=== Section Start ===
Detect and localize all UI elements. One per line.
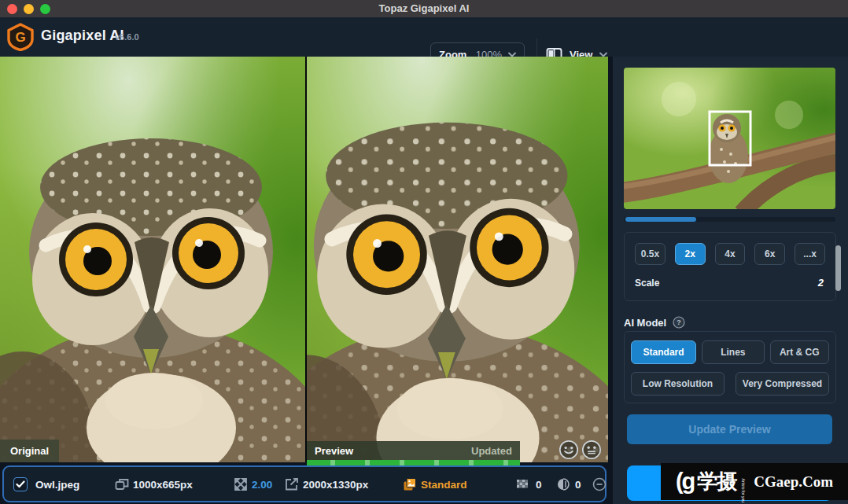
watermark-tagline: Artists for you (741, 479, 745, 485)
model-lines-button[interactable]: Lines (702, 340, 764, 364)
ai-model-section: Standard Lines Art & CG Low Resolution V… (624, 331, 836, 403)
file-checkbox[interactable] (13, 477, 28, 491)
help-icon[interactable]: ? (673, 316, 685, 329)
scale-option-05x[interactable]: 0.5x (635, 243, 665, 265)
blur-removal-icon (556, 477, 570, 491)
model-name: Standard (421, 478, 467, 490)
happy-face-feedback-button[interactable] (559, 440, 579, 460)
remove-file-button[interactable] (592, 477, 607, 491)
unhappy-face-feedback-button[interactable] (581, 440, 602, 460)
preview-badge: Preview (315, 445, 353, 457)
scale-section: 0.5x 2x 4x 6x ...x Scale 2 (624, 232, 836, 301)
navigation-thumbnail[interactable] (624, 68, 835, 209)
preview-image-pane[interactable] (307, 57, 608, 462)
preview-progress-strip (307, 460, 520, 465)
panel-scroll-indicator[interactable] (624, 217, 835, 222)
window-title: Topaz Gigapixel AI (0, 0, 848, 17)
noise-suppression-value: 0 (536, 478, 542, 490)
ai-model-badge-icon (403, 477, 417, 491)
watermark-cjk: 学摄 (697, 468, 736, 495)
original-image-pane[interactable] (0, 57, 305, 462)
noise-suppression-icon (515, 477, 529, 491)
model-very-compressed-button[interactable]: Very Compressed (736, 372, 829, 395)
app-header: G Gigapixel AI v5.6.0 Zoom 100% View (0, 17, 848, 57)
output-size-icon (285, 477, 299, 491)
scale-option-custom[interactable]: ...x (795, 243, 825, 265)
update-preview-button[interactable]: Update Preview (627, 414, 832, 444)
model-art-cg-button[interactable]: Art & CG (770, 340, 829, 364)
app-window: Topaz Gigapixel AI G Gigapixel AI v5.6.0… (0, 0, 848, 504)
gigapixel-logo-icon: G (6, 23, 35, 51)
scale-value: 2 (818, 277, 824, 289)
titlebar: Topaz Gigapixel AI (0, 0, 848, 17)
app-name: Gigapixel AI (41, 28, 124, 44)
image-viewer: Original Preview Updated (0, 57, 608, 462)
model-standard-button[interactable]: Standard (631, 340, 696, 364)
feedback-buttons (559, 440, 602, 460)
watermark: (g 学摄 Artists for you CGaep.Com (661, 463, 848, 500)
file-row[interactable]: Owl.jpeg 1000x665px 2.00 2000x1330px (2, 465, 607, 502)
watermark-mark: (g (676, 469, 694, 495)
preview-badge-bar: Preview Updated (307, 441, 520, 460)
scale-option-2x[interactable]: 2x (675, 243, 706, 265)
preview-owl-image (307, 57, 608, 462)
preview-status: Updated (471, 445, 512, 457)
model-low-resolution-button[interactable]: Low Resolution (631, 372, 724, 395)
scale-option-6x[interactable]: 6x (754, 243, 785, 265)
scale-options: 0.5x 2x 4x 6x ...x (635, 243, 825, 265)
input-size-icon (115, 477, 129, 491)
panel-scroll-indicator-fill (625, 217, 696, 222)
scale-factor: 2.00 (252, 478, 272, 490)
output-size: 2000x1330px (303, 478, 368, 490)
settings-panel: 0.5x 2x 4x 6x ...x Scale 2 AI Model ? St… (613, 57, 848, 504)
scale-option-4x[interactable]: 4x (715, 243, 746, 265)
thumbnail-owl-image (624, 68, 835, 209)
original-badge: Original (0, 440, 59, 462)
checkmark-icon (16, 480, 25, 488)
scale-factor-icon (234, 477, 248, 491)
scale-label: Scale (635, 278, 659, 289)
input-size: 1000x665px (133, 478, 193, 490)
panel-scrollbar[interactable] (835, 245, 841, 291)
original-owl-image (0, 57, 305, 462)
ai-model-label: AI Model (624, 317, 666, 329)
file-name: Owl.jpeg (35, 478, 79, 490)
svg-text:?: ? (677, 318, 681, 326)
watermark-site: CGaep.Com (754, 473, 833, 491)
svg-text:G: G (15, 30, 25, 45)
blur-removal-value: 0 (575, 478, 581, 490)
app-version: v5.6.0 (115, 32, 139, 42)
=== Section End ===
Please copy the records above word for word, leaving out every picture.

- [Output for this task]
Detect and localize all UI elements. One per line.
watermark-tagline: Artists for you (741, 479, 745, 485)
model-lines-button[interactable]: Lines (702, 340, 764, 364)
ai-model-section: Standard Lines Art & CG Low Resolution V… (624, 331, 836, 403)
file-checkbox[interactable] (13, 477, 28, 491)
help-icon[interactable]: ? (673, 316, 685, 329)
scale-option-05x[interactable]: 0.5x (635, 243, 665, 265)
blur-removal-icon (556, 477, 570, 491)
model-name: Standard (421, 478, 467, 490)
happy-face-feedback-button[interactable] (559, 440, 579, 460)
remove-file-button[interactable] (592, 477, 607, 491)
unhappy-face-feedback-button[interactable] (581, 440, 602, 460)
preview-badge: Preview (315, 445, 353, 457)
scale-section: 0.5x 2x 4x 6x ...x Scale 2 (624, 232, 836, 301)
navigation-thumbnail[interactable] (624, 68, 835, 209)
preview-image-pane[interactable] (307, 57, 608, 462)
preview-progress-strip (307, 460, 520, 465)
panel-scroll-indicator[interactable] (624, 217, 835, 222)
window-title: Topaz Gigapixel AI (0, 0, 848, 17)
noise-suppression-value: 0 (536, 478, 542, 490)
ai-model-badge-icon (403, 477, 417, 491)
watermark-cjk: 学摄 (697, 468, 736, 495)
original-image-pane[interactable] (0, 57, 305, 462)
noise-suppression-icon (515, 477, 529, 491)
model-very-compressed-button[interactable]: Very Compressed (736, 372, 829, 395)
app-header: G Gigapixel AI v5.6.0 Zoom 100% View (0, 17, 848, 57)
output-size-icon (285, 477, 299, 491)
scale-option-custom[interactable]: ...x (795, 243, 825, 265)
update-preview-button[interactable]: Update Preview (627, 414, 832, 444)
model-art-cg-button[interactable]: Art & CG (770, 340, 829, 364)
app-window: Topaz Gigapixel AI G Gigapixel AI v5.6.0… (0, 0, 848, 504)
gigapixel-logo-icon: G (6, 23, 35, 51)
scale-value: 2 (818, 277, 824, 289)
titlebar: Topaz Gigapixel AI (0, 0, 848, 17)
app-name: Gigapixel AI (41, 28, 124, 44)
image-viewer: Original Preview Updated (0, 57, 608, 462)
model-standard-button[interactable]: Standard (631, 340, 696, 364)
feedback-buttons (559, 440, 602, 460)
watermark: (g 学摄 Artists for you CGaep.Com (661, 463, 848, 500)
file-row[interactable]: Owl.jpeg 1000x665px 2.00 2000x1330px (2, 465, 607, 502)
watermark-mark: (g (676, 469, 694, 495)
preview-badge-bar: Preview Updated (307, 441, 520, 460)
scale-option-2x[interactable]: 2x (675, 243, 706, 265)
preview-owl-image (307, 57, 608, 462)
preview-status: Updated (471, 445, 512, 457)
model-low-resolution-button[interactable]: Low Resolution (631, 372, 724, 395)
scale-option-6x[interactable]: 6x (754, 243, 785, 265)
scale-options: 0.5x 2x 4x 6x ...x (635, 243, 825, 265)
input-size-icon (115, 477, 129, 491)
panel-scroll-indicator-fill (625, 217, 696, 222)
scale-factor: 2.00 (252, 478, 272, 490)
output-size: 2000x1330px (303, 478, 368, 490)
settings-panel: 0.5x 2x 4x 6x ...x Scale 2 AI Model ? St… (613, 57, 848, 504)
scale-option-4x[interactable]: 4x (715, 243, 746, 265)
thumbnail-owl-image (624, 68, 835, 209)
original-badge: Original (0, 440, 59, 462)
checkmark-icon (16, 480, 25, 488)
scale-factor-icon (234, 477, 248, 491)
scale-label: Scale (635, 278, 659, 289)
input-size: 1000x665px (133, 478, 193, 490)
panel-scrollbar[interactable] (835, 245, 841, 291)
original-owl-image (0, 57, 305, 462)
ai-model-label: AI Model (624, 317, 666, 329)
file-name: Owl.jpeg (35, 478, 79, 490)
svg-text:?: ? (677, 318, 681, 326)
watermark-site: CGaep.Com (754, 473, 833, 491)
svg-text:G: G (15, 30, 25, 45)
blur-removal-value: 0 (575, 478, 581, 490)
app-version: v5.6.0 (115, 32, 139, 42)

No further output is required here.